Leveraging Compressed Frame Sizes For Ultra-Fast Video Classification

Yuxing Han,Yunan Ding,Chen Ye Gan,Jiangtao Wen
2024-03-13
Abstract:Classifying videos into distinct categories, such as Sport and Music Video, is crucial for multimedia understanding and retrieval, especially when an immense volume of video content is being constantly generated. Traditional methods require video decompression to extract pixel-level features like color, texture, and motion, thereby increasing computational and storage demands. Moreover, these methods often suffer from performance degradation in low-quality videos. We present a novel approach that examines only the post-compression bitstream of a video to perform classification, eliminating the need for bitstream decoding. To validate our approach, we built a comprehensive data set comprising over 29,000 YouTube video clips, totaling 6,000 hours and spanning 11 distinct categories. Our evaluations indicate precision, accuracy, and recall rates consistently above 80%, many exceeding 90%, and some reaching 99%. The algorithm operates approximately 15,000 times faster than real-time for 30fps videos, outperforming traditional Dynamic Time Warping (DTW) algorithm by seven orders of magnitude.
Computer Vision and Pattern Recognition,Multimedia,Image and Video Processing
What problem does this paper attempt to address?

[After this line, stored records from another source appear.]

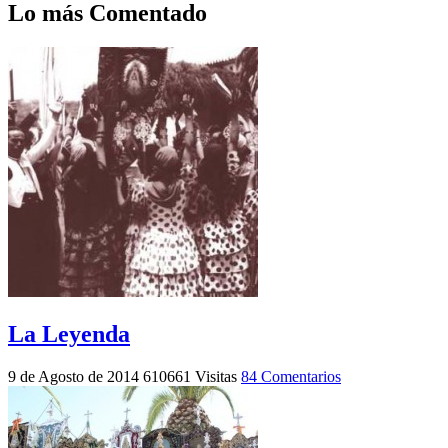
Lo más Comentado
La Leyenda
9 de Agosto de 2014
610661 Visitas
84 Comentarios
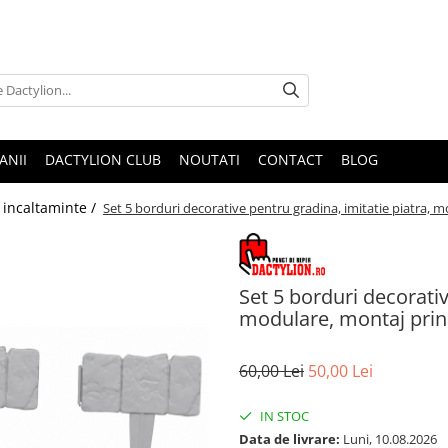
ANII
DACTYLION CLUB
NOUTATI
CONTACT
BLOG
 incaltaminte /
Set 5 borduri decorative pentru gradina, imitatie piatra, mod
Set 5 borduri decorativ
modulare, montaj prin f
60,00 Lei
50,00 Lei
IN STOC
Data de livrare:
Luni, 10.08.2026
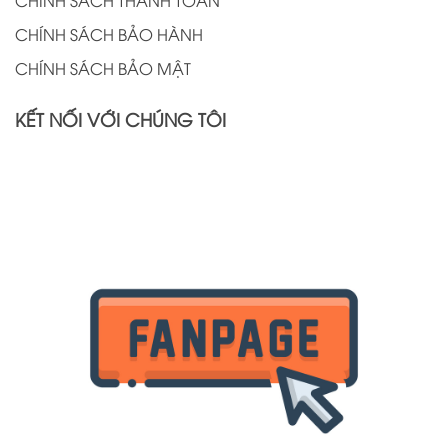
CHÍNH SÁCH THANH TOÁN
CHÍNH SÁCH BẢO HÀNH
CHÍNH SÁCH BẢO MẬT
KẾT NỐI VỚI CHÚNG TÔI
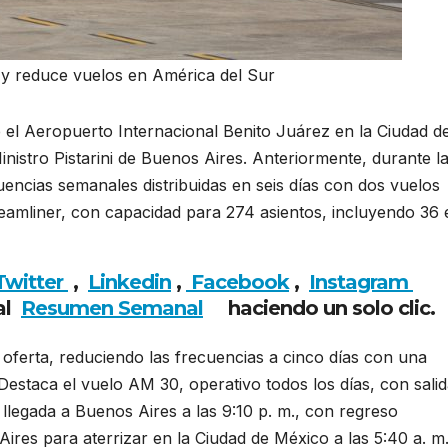
 y reduce vuelos en América del Sur
 el Aeropuerto Internacional Benito Juárez en la Ciudad d
nistro Pistarini de Buenos Aires. Anteriormente, durante l
uencias semanales distribuidas en seis días con dos vuelos
mliner, con capacidad para 274 asientos, incluyendo 36 
Aeroméxico ajusta y reduce vuelos en América del Sur
Twitter
,
Linkedin
,
Facebook
,
Insta
gram
al
Resumen Semanal
haciendo un solo clic.
ferta, reduciendo las frecuencias a cinco días con una
Destaca el vuelo AM 30, operativo todos los días, con sali
 llegada a Buenos Aires a las 9:10 p. m., con regreso
ires para aterrizar en la Ciudad de México a las 5:40 a. m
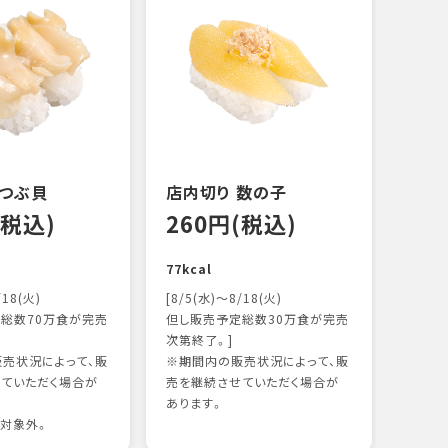
 つぶ貝
店内切り 数の子
オニ
(税込)
260円(税込)
14
77kcal
118k
/18(火)
[8/5(水)～8/18(火)
総数70万食が完売
但し販売予定総数30万食が完売
次第終了。]
売状況によって、販
※期間内の販売状況によって、販
ていただく場合が
売を継続させていただく場合が
あります。
対象外。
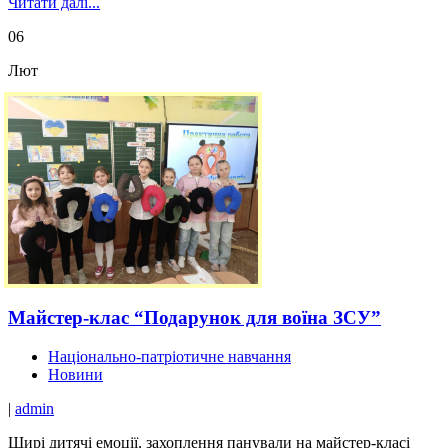
Читати далі...
06
Лют
Майстер-клас “Подарунок для воїна ЗСУ”
Національно-патріотичне навчання
Новини
|
admin
Щирі дитячі емоції, захоплення панували на майстер-класі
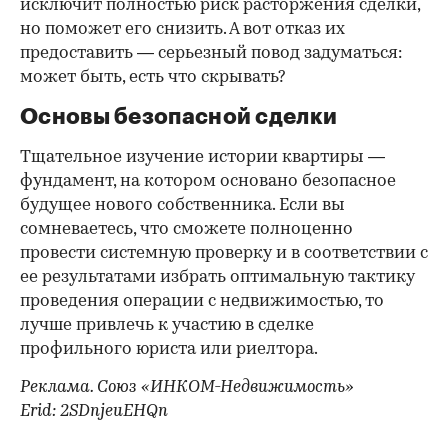
исключит полностью риск расторжения сделки,
но поможет его снизить. А вот отказ их
предоставить — серьезный повод задуматься:
может быть, есть что скрывать?
Основы безопасной сделки
Тщательное изучение истории квартиры —
фундамент, на котором основано безопасное
будущее нового собственника. Если вы
сомневаетесь, что сможете полноценно
провести системную проверку и в соответствии с
ее результатами избрать оптимальную тактику
проведения операции с недвижимостью, то
лучше привлечь к участию в сделке
профильного юриста или риелтора.
Реклама. Союз «ИНКОМ-Недвижимость»
Erid: 2SDnjeuEHQn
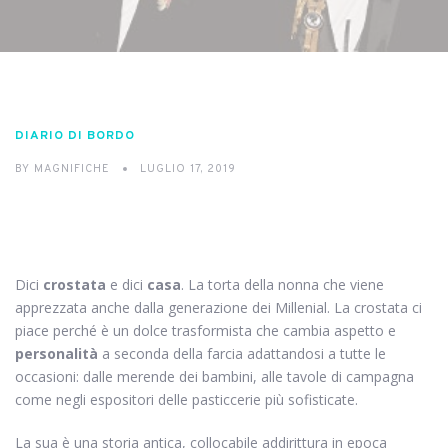
DIARIO DI BORDO
BY
MAGNIFICHE
LUGLIO 17, 2019
Dici
crostata
e dici
casa
. La torta della nonna che viene
apprezzata anche dalla generazione dei Millenial.
La crostata ci
piace perché è un dolce trasformista che cambia aspetto e
personalità
a seconda della farcia adattandosi a tutte le
occasioni: dalle merende dei bambini, alle tavole di campagna
come negli espositori delle pasticcerie più sofisticate.
La sua è una storia antica, collocabile addirittura in epoca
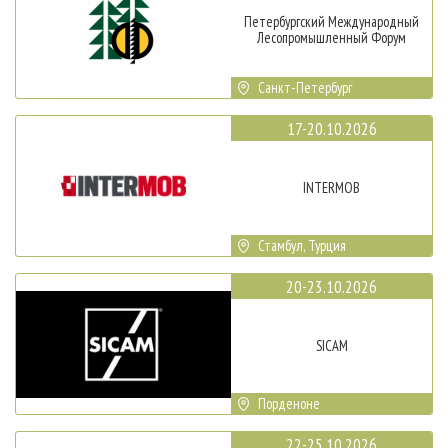
Петербургский Международный
Лесопромышленный Форум
Санкт-Петербург
17-20.10.2026
INTERMOB
Стамбул, Турция
20-23.10.2026
SICAM
Порденоне
22-25.10.2026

This paper attempts to solve several key problems in video classification: 1. **Reduce computational and storage requirements**: Traditional methods need to decompress videos first when performing video classification in order to extract pixel - level features such as color, texture, and motion. This process not only increases the amount of computation but also significantly raises the storage requirements. For example, for a 1080p30 video, if the compressed rate is 10 Mbps, the storage requirement after decoding may increase to 75 times the original. Therefore, the paper proposes a new method that directly uses the compressed bitstream for classification without decoding, thereby significantly reducing the computational and storage requirements. 2. **Improve the classification performance of low - quality videos**: Traditional methods often perform poorly when dealing with low - quality videos. The method in this paper can maintain a relatively high classification accuracy in low - quality videos by analyzing the compressed bitstream. 3. **Protect privacy**: Traditional methods usually need to decrypt videos before classification, which may lead to privacy issues. Especially for videos protected by digital rights management (DRM), sensitive information may be exposed during the decryption process. The method in this paper avoids these privacy issues because it does not need to decrypt videos to complete classification. 4. **Achieve ultra - high - speed classification**: The algorithm proposed in this paper can reach approximately 15,000 times the real - time speed on 30 - fps videos, far exceeding the traditional dynamic time warping (DTW) algorithm, which is seven orders of magnitude slower on the same task. This enables the method to efficiently process large - scale video data, such as the 30,000 hours of videos uploaded to YouTube every hour. In conclusion, the main objective of this paper is to provide an efficient, accurate, and privacy - protected video classification method by directly analyzing the compressed video bitstream.